A recently published application in the U.K. details what the British automaker is calling a “vehicle aerodynamic apparatus,” and it’s quite different than existing active aero systems. Chevy recently patented an active aero system, but the American automaker is going after speed and handling for its sports car, while JLR seems to be more interested in fuel efficiency.
In the patent application, Jaguar Land Rover explains how the drag of the rear-facing surfaces of a car can account for upwards of 30 percent of the total drag. A traditional way of combating this is “boat tailing,” a styling cue which sees the rear end of a vehicle taper inwards vertically and horizontally.
But as Jaguar Land Rover explains, aesthetic and packaging considerations limit its applicability in automotive design, as not all designs fit with this tapered rear end look.

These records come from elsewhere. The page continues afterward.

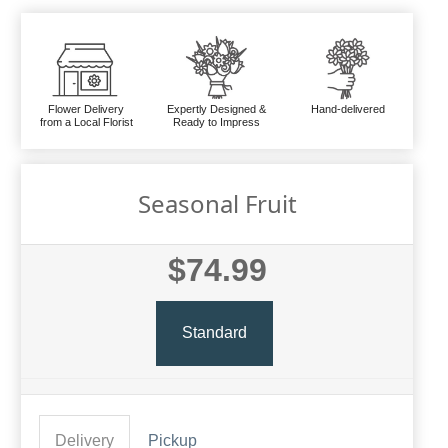
Flower Delivery
Expertly Designed &
Hand-delivered
from a Local Florist
Ready to Impress
Seasonal Fruit
$74.99
Standard
Delivery
Pickup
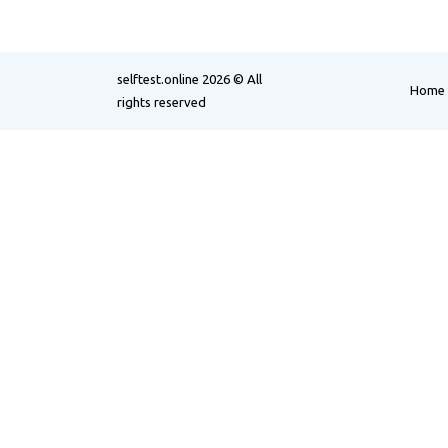
selftest.online
2026 © All
Home
rights reserved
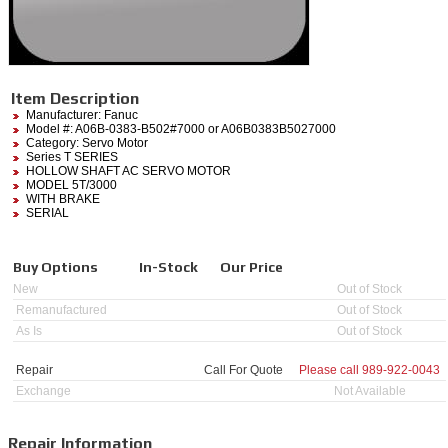
Item Description
Manufacturer:
Fanuc
Model #:
A06B-0383-B502#7000
or A06B0383B5027000
Category:
Servo Motor
Series T SERIES
HOLLOW SHAFT AC SERVO MOTOR
MODEL 5T/3000
WITH BRAKE
SERIAL
Buy Options
In-Stock
Our Price
New
Out of Stock
Remanufactured
Out of Stock
As Is
Out of Stock
Repair
Call For Quote
Please call
989-922-0043
Exchange
Not Available
Repair Information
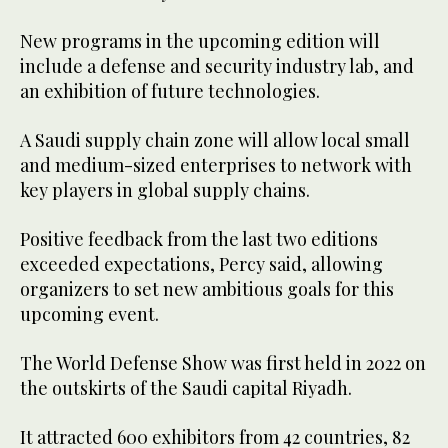
New programs in the upcoming edition will
include a defense and security industry lab, and
an exhibition of future technologies.
A Saudi supply chain zone will allow local small
and medium-sized enterprises to network with
key players in global supply chains.
Positive feedback from the last two editions
exceeded expectations, Percy said, allowing
organizers to set new ambitious goals for this
upcoming event.
The World Defense Show was first held in 2022 on
the outskirts of the Saudi capital Riyadh.
It attracted 600 exhibitors from 42 countries, 82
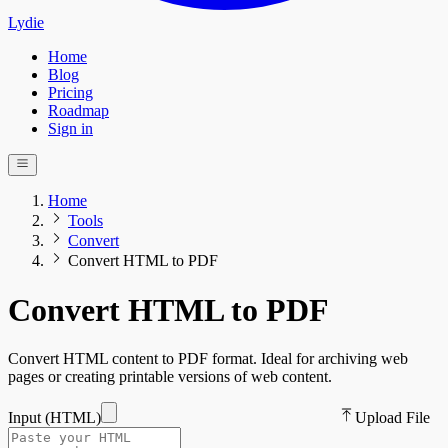
Lydie
Home
Blog
Pricing
Roadmap
Sign in
Home
Tools
Convert
Convert HTML to PDF
Convert HTML to PDF
Convert HTML content to PDF format. Ideal for archiving web
pages or creating printable versions of web content.
Input (
HTML
)
Upload File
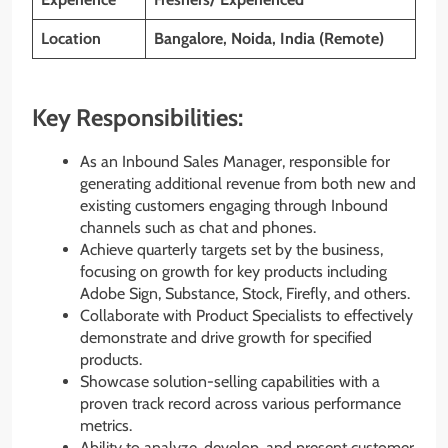
Location
Bangalore, Noida, India (Remote)
Key Responsibilities:
As an Inbound Sales Manager, responsible for
generating additional revenue from both new and
existing customers engaging through Inbound
channels such as chat and phones.
Achieve quarterly targets set by the business,
focusing on growth for key products including
Adobe Sign, Substance, Stock, Firefly, and others.
Collaborate with Product Specialists to effectively
demonstrate and drive growth for specified
products.
Showcase solution-selling capabilities with a
proven track record across various performance
metrics.
Ability to analyze, develop, and present customer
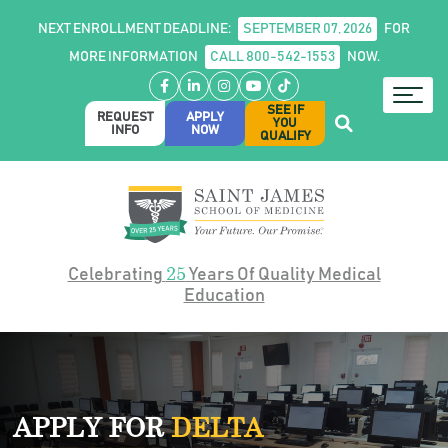
NEXT ENROLLMENT DEADLINE:
SEPTEMBER 07, 2026
FOR
MORE INFORMATION
CALL 800-542-1553
NOW.
Facebook
LinkedIn
Instagram
YouTube
TikTok
SEE IF
REQUEST
APPLY
YOU
INFO
NOW
QUALIFY
25
Celebrating
Years Of Quality Medical
Education
APPLY FOR
DELTA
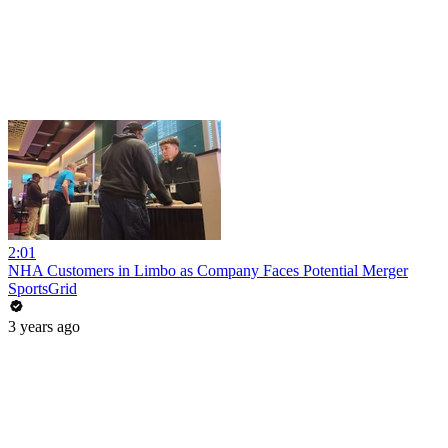
2:01
NHA Customers in Limbo as Company Faces Potential Merger
SportsGrid
3 years ago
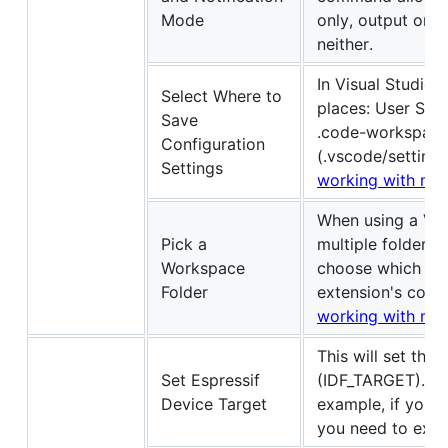
Mode
only, output only
neither.
In Visual Studio 
Select Where to
places: User Sett
Save
.code-workspace 
Configuration
(.vscode/settings
Settings
working with mult
When using a Vis
Pick a
multiple folders
Workspace
choose which wor
Folder
extension's comm
working with mult
This will set the 
Set Espressif
(IDF_TARGET). Si
Device Target
example, if you 
you need to exe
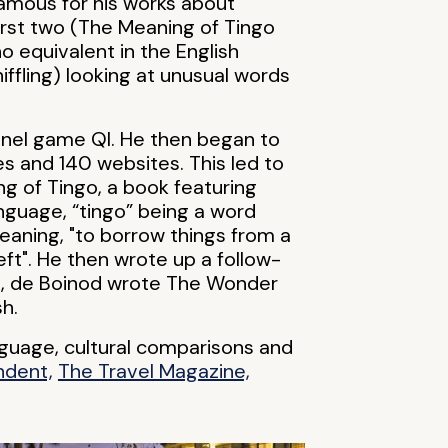
famous for his works about
irst two (The Meaning of Tingo
o equivalent in the English
ffling) looking at unusual words
panel game QI. He then began to
s and 140 websites. This led to
ng of Tingo, a book featuring
nguage, “tingo” being a word
aning, "to borrow things from a
left". He then wrote up a follow-
09, de Boinod wrote The Wonder
sh.
anguage, cultural comparisons and
ndent,
The Travel Magazine,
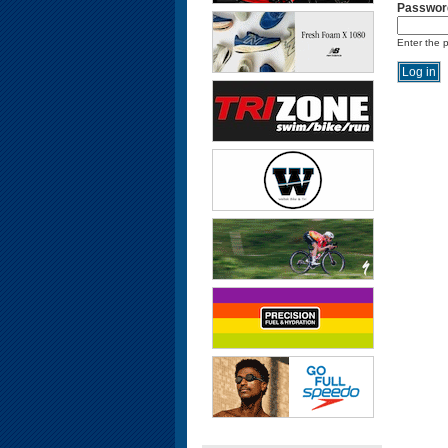
Passwor
Enter the 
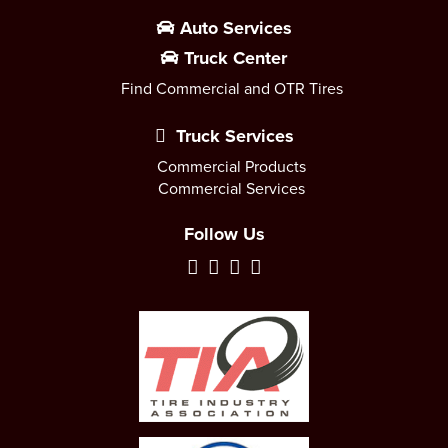
Auto Services
Truck Center
Find Commercial and OTR Tires
Truck Services
Commercial Products
Commercial Services
Follow Us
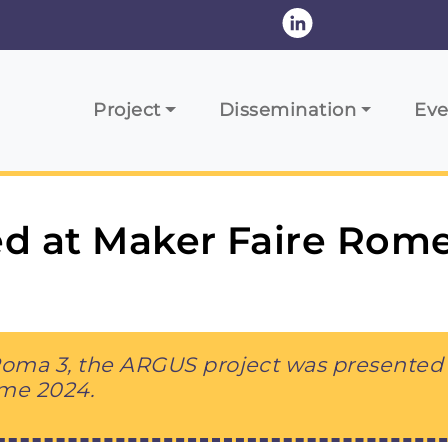
Main navigation
Project
Dissemination
Eve
d at Maker Faire Rom
 Roma 3, the ARGUS project was presented 
ome 2024.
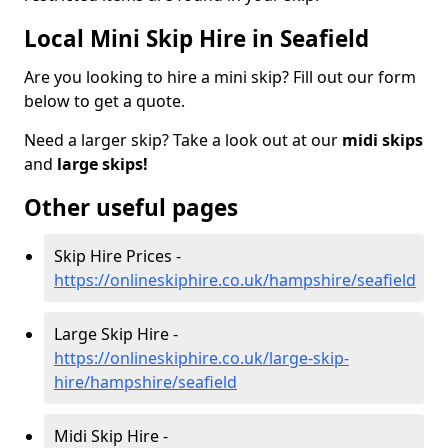
Local Mini Skip Hire in Seafield
Are you looking to hire a mini skip? Fill out our form
below to get a quote.
Need a larger skip? Take a look out at our
midi skips
and
large skips!
Other useful pages
Skip Hire Prices -
https://onlineskiphire.co.uk/hampshire/seafield
Large Skip Hire -
https://onlineskiphire.co.uk/large-skip-
hire/hampshire/seafield
Midi Skip Hire -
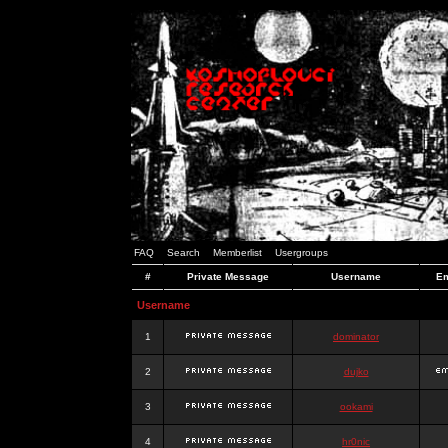
FAQ
Search
Memberlist
Usergroups
#
Private Message
Username
Em
Username
1
dominator
2
dujko
3
ookami
4
hr0nic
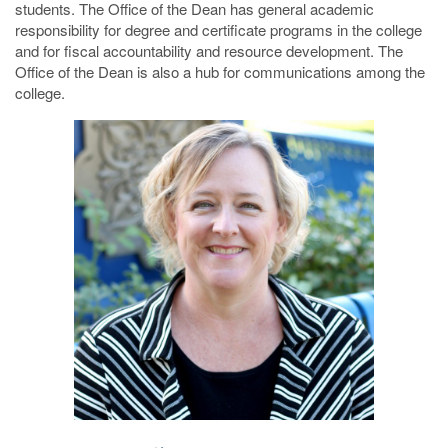
students. The Office of the Dean has general academic
responsibility for degree and certificate programs in the college
and for fiscal accountability and resource development. The
Office of the Dean is also a hub for communications among the
college.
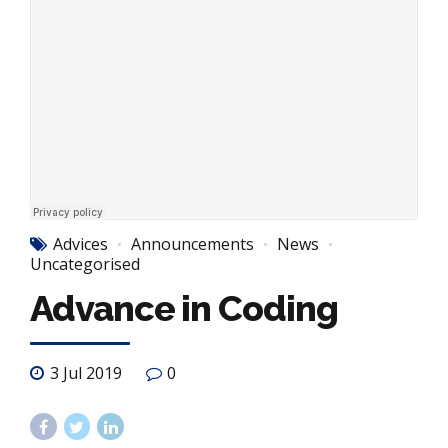
Advices
Announcements
News
Uncategorised
Advance in Coding
3 Jul 2019
0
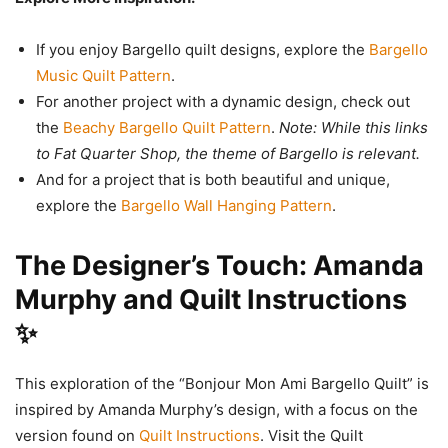
If you enjoy Bargello quilt designs, explore the
Bargello
Music Quilt Pattern
.
For another project with a dynamic design, check out
the
Beachy Bargello Quilt Pattern
.
Note: While this links
to Fat Quarter Shop, the theme of Bargello is relevant.
And for a project that is both beautiful and unique,
explore the
Bargello Wall Hanging Pattern
.
The Designer’s Touch: Amanda
Murphy and Quilt Instructions
✨
This exploration of the “Bonjour Mon Ami Bargello Quilt” is
inspired by Amanda Murphy’s design, with a focus on the
version found on
Quilt Instructions
. Visit the Quilt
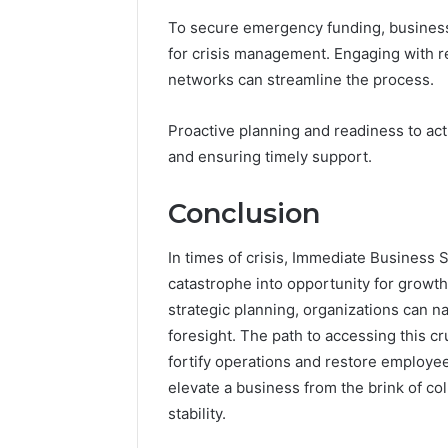
To secure emergency funding, business
for crisis management. Engaging with re
networks can streamline the process.
Proactive planning and readiness to act
and ensuring timely support.
Conclusion
In times of crisis, Immediate Business S
catastrophe into opportunity for growth
strategic planning, organizations can n
foresight. The path to accessing this c
fortify operations and restore employe
elevate a business from the brink of c
stability.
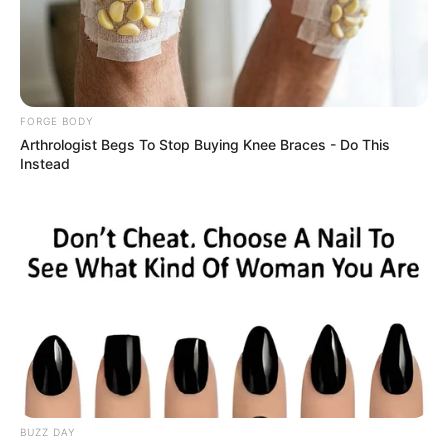
News
Since making a temporary switch to Real Betis during
the January transfer window, Antony has wasted no
time in making an impact. The Brazilian winger has
already contributed three goals and an assist in just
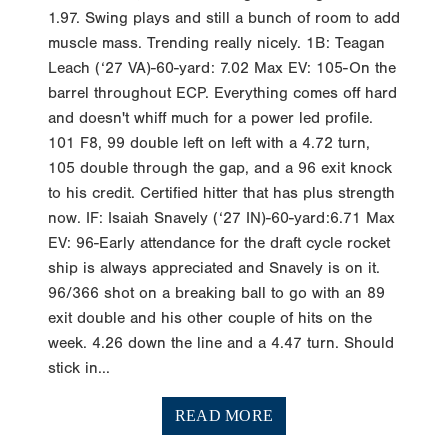
1.97. Swing plays and still a bunch of room to add
muscle mass. Trending really nicely. 1B: Teagan
Leach (‘27 VA)-60-yard: 7.02 Max EV: 105-On the
barrel throughout ECP. Everything comes off hard
and doesn't whiff much for a power led profile.
101 F8, 99 double left on left with a 4.72 turn,
105 double through the gap, and a 96 exit knock
to his credit. Certified hitter that has plus strength
now. IF: Isaiah Snavely (‘27 IN)-60-yard:6.71 Max
EV: 96-Early attendance for the draft cycle rocket
ship is always appreciated and Snavely is on it.
96/366 shot on a breaking ball to go with an 89
exit double and his other couple of hits on the
week. 4.26 down the line and a 4.47 turn. Should
stick in...
READ MORE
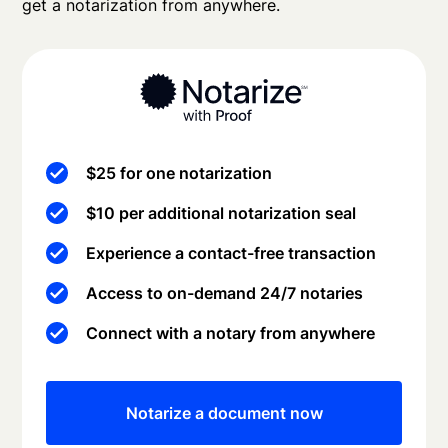
get a notarization from anywhere.
$25 for one notarization
$10 per additional notarization seal
Experience a contact-free transaction
Access to on-demand 24/7 notaries
Connect with a notary from anywhere
Notarize a document now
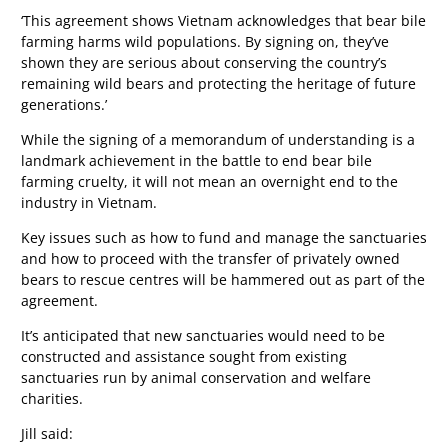
‘This agreement shows Vietnam acknowledges that bear bile
farming harms wild populations. By signing on, they’ve
shown they are serious about conserving the country’s
remaining wild bears and protecting the heritage of future
generations.’
While the signing of a memorandum of understanding is a
landmark achievement in the battle to end bear bile
farming cruelty, it will not mean an overnight end to the
industry in Vietnam.
Key issues such as how to fund and manage the sanctuaries
and how to proceed with the transfer of privately owned
bears to rescue centres will be hammered out as part of the
agreement.
It’s anticipated that new sanctuaries would need to be
constructed and assistance sought from existing
sanctuaries run by animal conservation and welfare
charities.
Jill said:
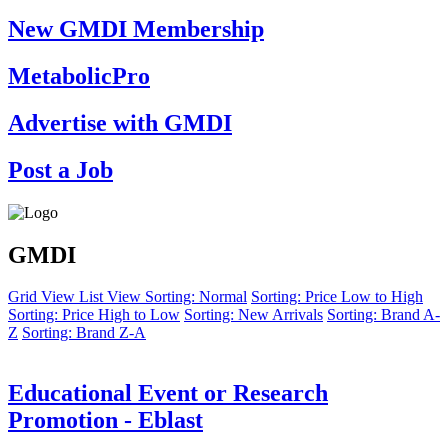
New GMDI Membership
MetabolicPro
Advertise with GMDI
Post a Job
GMDI
Grid View
List View
Sorting: Normal
Sorting: Price Low to High
Sorting: Price High to Low
Sorting: New Arrivals
Sorting: Brand A-
Z
Sorting: Brand Z-A
Educational Event or Research
Promotion - Eblast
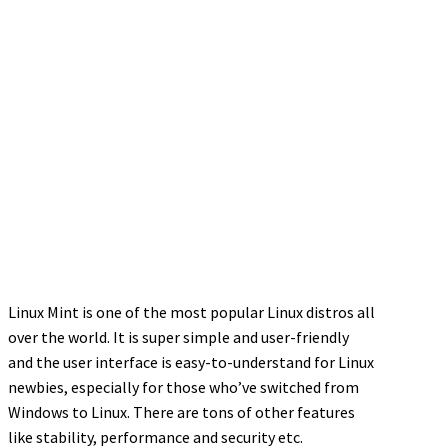
Linux Mint is one of the most popular Linux distros all
over the world. It is super simple and user-friendly
and the user interface is easy-to-understand for Linux
newbies, especially for those who’ve switched from
Windows to Linux. There are tons of other features
like stability, performance and security etc.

The company hopes to change that with its active aero system, which essentially allows a vehicle’s rear end to squeeze in a small amount to create a natural boat tail. The patent application also details air inlet openings formed in vertical fins that would direct air over an outer skin of a rear deck lid and onto a rear air deflection device.
Although the active aero system would benefit Land Rover’s large SUVs like the Range Rover, the patent application also includes images of the system being applied to Jaguar’s sedans. It’s likely the British automaker would use the technology across all its vehicles, aiding in aerodynamics and improving fuel efficiency.
The patent is clearly focused on improving efficiency, but as the Lamborghini Huracan Performante has shown, active aero could certainly improve the performance of Jaguar’s sports cars, like the F-Type. We’ll have to wait and see if the brand tries to use this technology to make its performance cars quicker at the race track.
The only real bad news is that according to Jaguar, this active aero system won’t be something that makes it to production for a long while.